Convert an Iceberg table

This topic provides information about converting an Iceberg table that Snowflake doesn’t manage into a table that uses Snowflake as the Iceberg catalog.

You might choose to convert a table when you want full Snowflake platform support, including support for the Snowflake Iceberg Catalog SDK.

To learn about the differences between Iceberg table types, see Iceberg catalog options.

Before and after table conversion

When you convert an Iceberg table to use Snowflake as the catalog, the table becomes writable and Snowflake assumes life-cycle management for it.

The following table compares Iceberg tables before and after conversion:

Before conversion

After conversion

Iceberg catalog

An external catalog (such as AWS Glue), or no catalog at all. Requires a catalog integration.

Snowflake. Snowflake registers changes to the source data and registers the changes in the Snowflake catalog. Snowflake then updates the table metadata on your external volume.

Does not require a catalog integration.

Snowflake read operations

Snowflake write operations

Storage location for table data and metadata

External volume (external cloud storage).

External volume (external cloud storage) under a base location that you specify.

Data and metadata cleanup

Managed by you or your external catalog.

Snowflake does not touch any externally generated data and metadata files.

Accessible from the Snowflake Iceberg Catalog SDK

Important

When you convert an Iceberg table, Snowflake doesn’t lock down or assume sole access to your external storage. To prevent table corruption, ensure that you monitor or stop any non-Snowflake writes (such as automated maintenance jobs) to your external storage location.

Requirements

Before you convert an Iceberg table, ensure that Snowflake can write to your external volume.

For Snowflake to write to your external volume, the following conditions must be met:

  • Use the ALTER ICEBERG TABLE … REFRESH command to manually refresh the table before you convert it.

  • The ALLOW_WRITES property for your external volume is set to TRUE. To update the value of this property for an existing external volume, use the ALTER EXTERNAL VOLUME command. For example: ALTER EXTERNAL VOLUME my_ext_vol SET ALLOW_WRITES=TRUE.

  • The access control permissions that you set on the cloud storage account must allow write access. For example, if you use an external volume configured for Amazon S3, your IAM role must have the s3:PutObject permission for your S3 location.

Note

Converting a table that has an un-materialized identity partition column isn’t supported.
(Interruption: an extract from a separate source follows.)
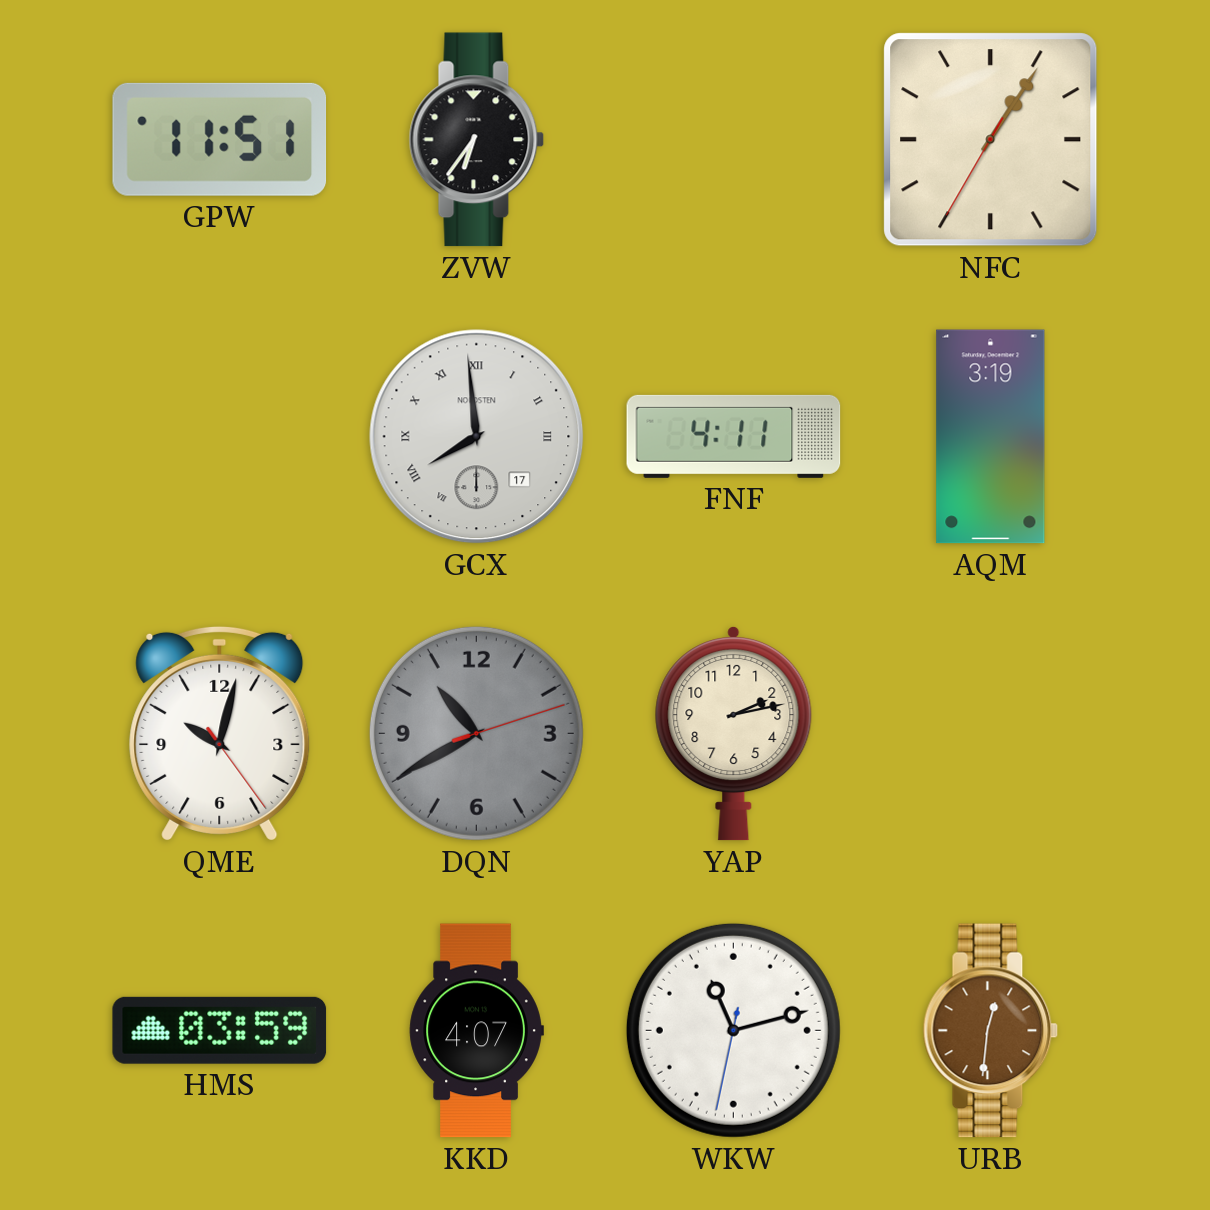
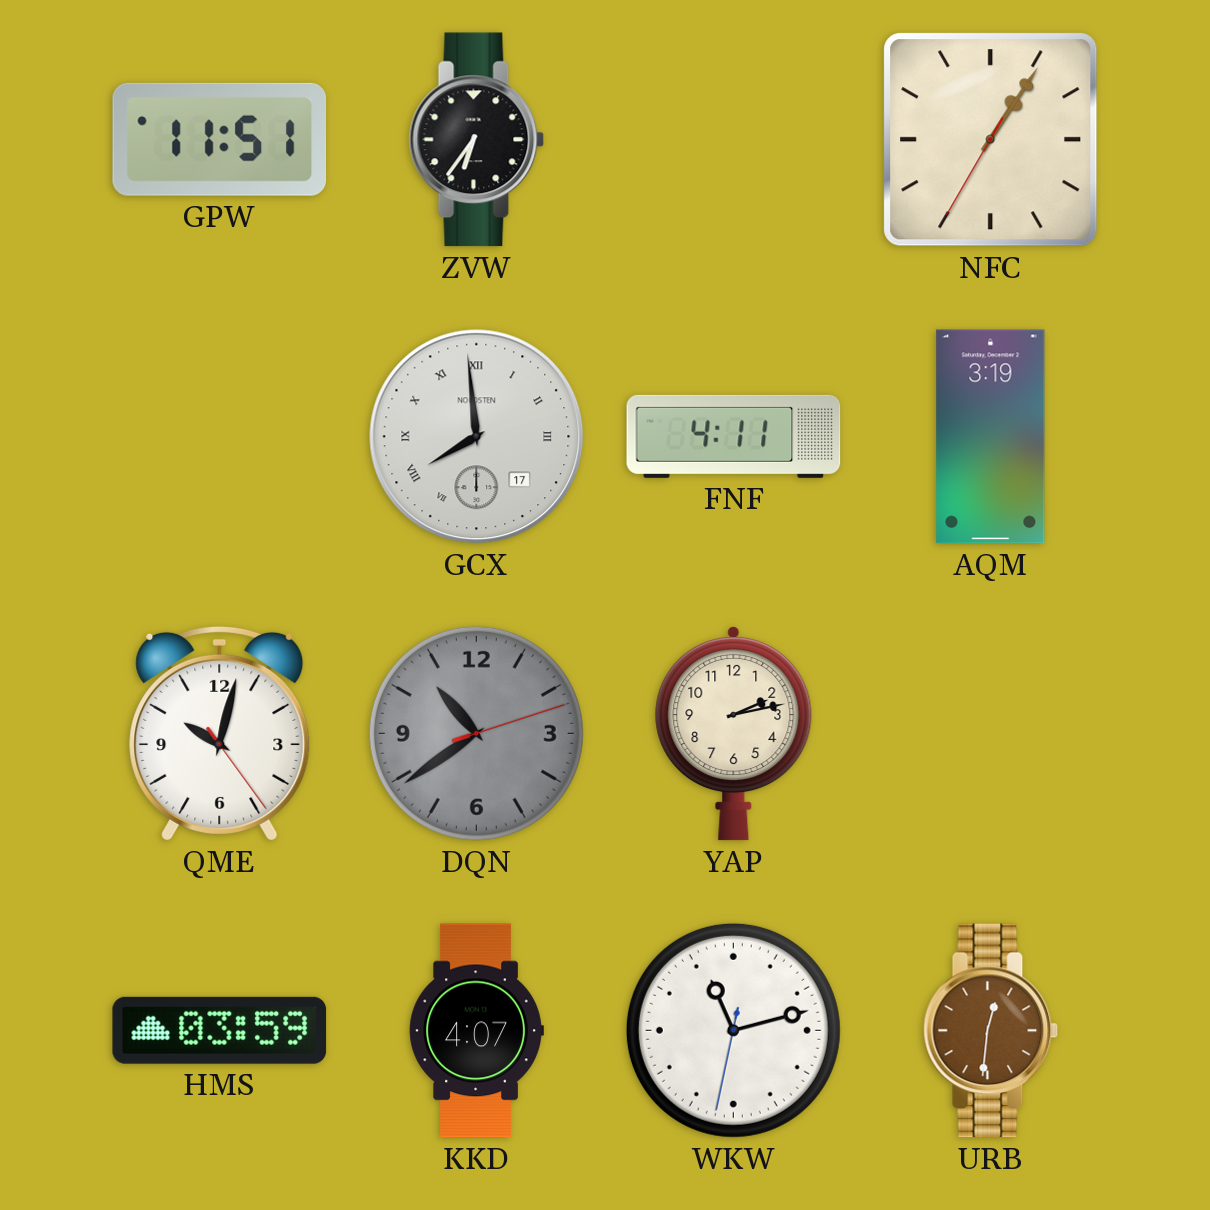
DQN: 10:40 -> 10:39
An un-materialized identity partition column is created when a table defines an identity transform using a source column that doesn’t exist in a Parquet file.
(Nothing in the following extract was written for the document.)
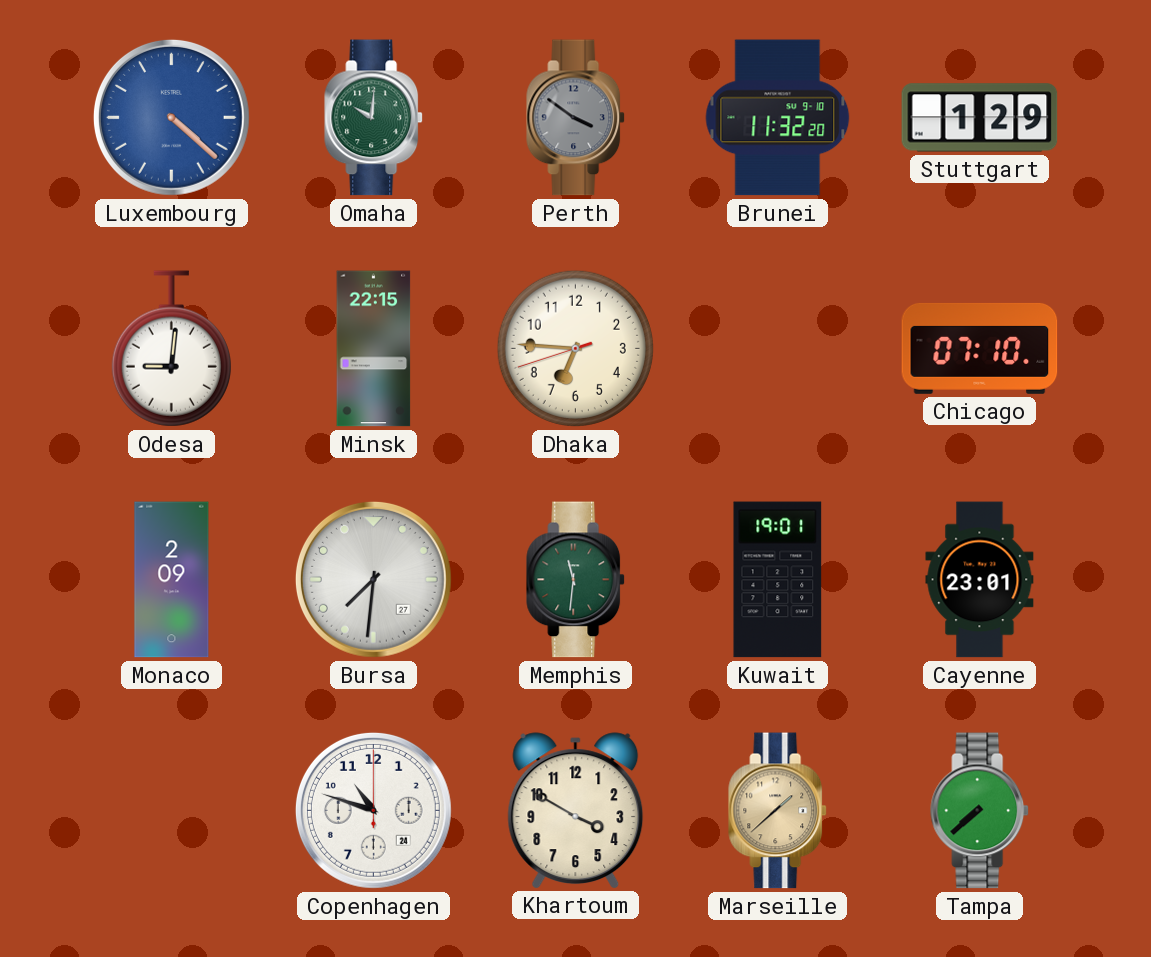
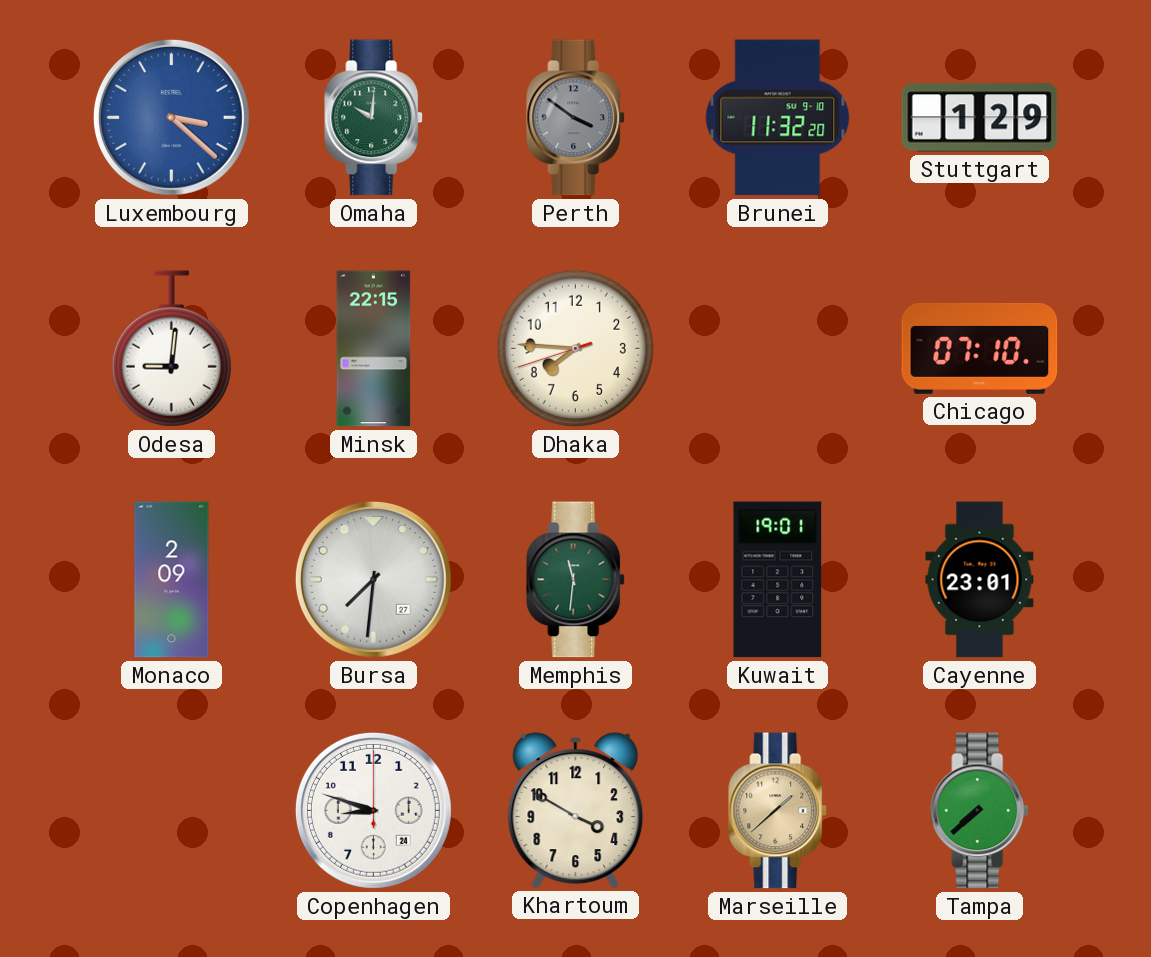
Luxembourg: 4:22 -> 3:22
Dhaka: 6:45 -> 7:45
Copenhagen: 10:48 -> 8:48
Example: Convert an Iceberg table

Important

When you convert an Iceberg table, Snowflake doesn’t lock down or assume sole access to your external storage. To prevent table corruption, ensure that you monitor or stop any non-Snowflake writes (such as automated maintenance jobs) to your external storage location.

This example starts by creating an Iceberg table from Iceberg files in object storage. Snowflake uses the METADATA_FILE_PATH value to look for the table metadata in the following location for column definitions: <ext-vol-storage-base-url>/path/to/metadata/v1.metadata.json.
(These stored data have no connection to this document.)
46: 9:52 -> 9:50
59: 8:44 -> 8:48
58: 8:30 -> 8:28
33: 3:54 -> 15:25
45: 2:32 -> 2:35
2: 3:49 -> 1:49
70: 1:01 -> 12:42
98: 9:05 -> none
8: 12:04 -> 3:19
CREATE ICEBERG TABLE myIcebergTable
  EXTERNAL_VOLUME='icebergMetadataVolume'
  CATALOG='icebergCatalogInt'
  METADATA_FILE_PATH='path/to/metadata/v1.metadata.json';
Copy

Next, use the ALTER ICEBERG TABLE … REFRESH command to synchronize the table metadata with the latest metadata file. The following example command refreshes the table by specifying a metadata file path.

ALTER ICEBERG TABLE myIcebergTable REFRESH 'metadata/v2.metadata.json';
Copy

Finally, convert the table to use Snowflake as the Iceberg catalog by using a ALTER ICEBERG TABLE … CONVERT TO MANAGED command.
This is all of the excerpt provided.